'''

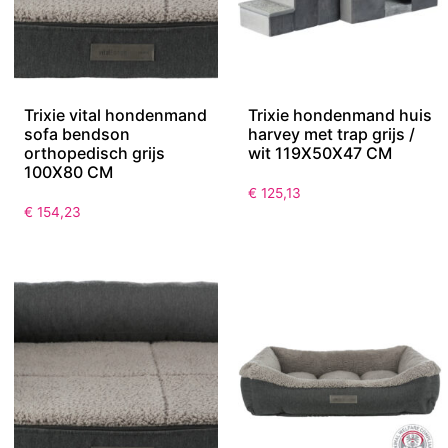
Trixie vital hondenmand
Trixie hondenmand huis
sofa bendson
harvey met trap grijs /
orthopedisch grijs
wit 119X50X47 CM
100X80 CM
€
125,13
€
154,23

'''

• EXERCISE
Write out the records above exactly as they appear, leaving out any pictures.

• WRITTEN RESPONSE
Trixie vital hondenmand
Trixie hondenmand huis
sofa bendson
harvey met trap grijs /
orthopedisch grijs
wit 119X50X47 CM
100X80 CM
€
125,13
€
154,23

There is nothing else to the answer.